Sunday, October 19, 2008

Fall Fun Was Had by All




"I'm slowing to see the Cross in the clothespin, the Divine in the daily, God in the everyday." --Ann Voscamp

I spent all of Saturday morning preparing for the 2nd Annual Day of Fall Fun -- a plaid-clad celebration of autumn, complete with seasonal activities and tastes. I arose, my mind swimming with thoughts of cleaning, baking, table-setting... I was already two cups of coffee in when I calmed to sit and read for a few minutes. In the midst of my journaling, my mind turned to reflection upon last year's Day of Fall Fun...
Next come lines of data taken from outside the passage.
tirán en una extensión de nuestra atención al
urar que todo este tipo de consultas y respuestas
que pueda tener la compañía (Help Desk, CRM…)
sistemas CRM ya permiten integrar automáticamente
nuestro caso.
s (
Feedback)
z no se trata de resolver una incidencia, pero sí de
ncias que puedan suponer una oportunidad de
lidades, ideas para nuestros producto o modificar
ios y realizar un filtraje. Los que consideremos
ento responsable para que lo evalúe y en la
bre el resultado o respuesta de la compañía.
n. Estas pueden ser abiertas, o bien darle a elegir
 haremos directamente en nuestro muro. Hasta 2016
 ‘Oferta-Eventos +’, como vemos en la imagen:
Still semi-new to town, I had planned the event in desperate attempt to make some headway with newly-formed friendships. I hesitate to revisit my journals from my first few painful months here, for each page was soaked with crippling loneliness. As I sat in the sunroom of my new home on Saturday, I couldn't help but think how drastically my life has changed in the short time since then.
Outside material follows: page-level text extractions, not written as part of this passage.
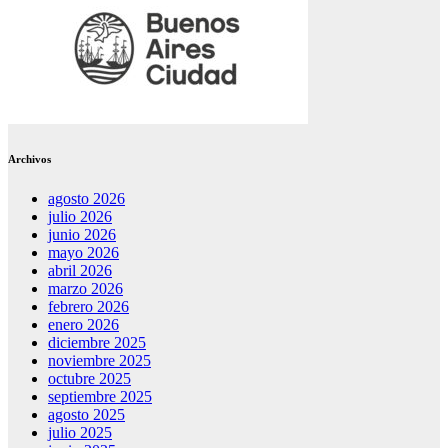
Archivos
agosto 2026
julio 2026
junio 2026
mayo 2026
abril 2026
marzo 2026
febrero 2026
enero 2026
diciembre 2025
noviembre 2025
octubre 2025
septiembre 2025
agosto 2025
julio 2025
In thanksgiving I was led to the Psalms, opening up to these verses in chapter 16: I say to the Lord, 'You are my Lord; apart from you I have no good thing.' I say of the godly who are in the land, 'They are the noble people in whom is all my delight.' In the message, the latter verse reads: "And these G0d-chosen lives all around -- what splendid friends they make!"

Reading this, my heartbeat sped up, thinking of how my house would soon be filled with my own splendid friends - lives that God has so ordained to intersect with mine. I turned back to my busy preparations, all the while, thanking the Lord that in being hospitable, I was/am being generous with the gifts He Himself gives to me. (Each of you should use whatever gift you have received to serve others, as faithful stewards of God's grace in its various forms. 1 Peter 4:10.) I can honestly say with full heart, that I discovered a new way to worship my Lord this weekend - not by doing something I have never done before, but by dedicating an old love to a newfound purpose.

In The Gentle Art of Domesticity, Jane Brocket says, "Inspiration is inspiration, whether the end result is a painted masterpiece, a soul-searching sonnet, a richly colored homemade quilt or a batch of freshly baked scones. We shouldn't diminish our creativity by despising the results of our inspiration, but instead celebrate and exploit the wonderful feeling of elevated energy and enthusiasm we experience when we feel inspired. The quickening of the senses and the heightening of imagination are, I'm sure just the same for the Matisses and Wrens and Brownings as they are for the rest of us. It's just that they can do different things with their inspired talents."

I am just so darn glad that for the first time in my life, I feel as though I have found God's purpose for my love of the 'domestic arts.' I am given the desire to be creative by a Creator who delights in my use of His good gifts.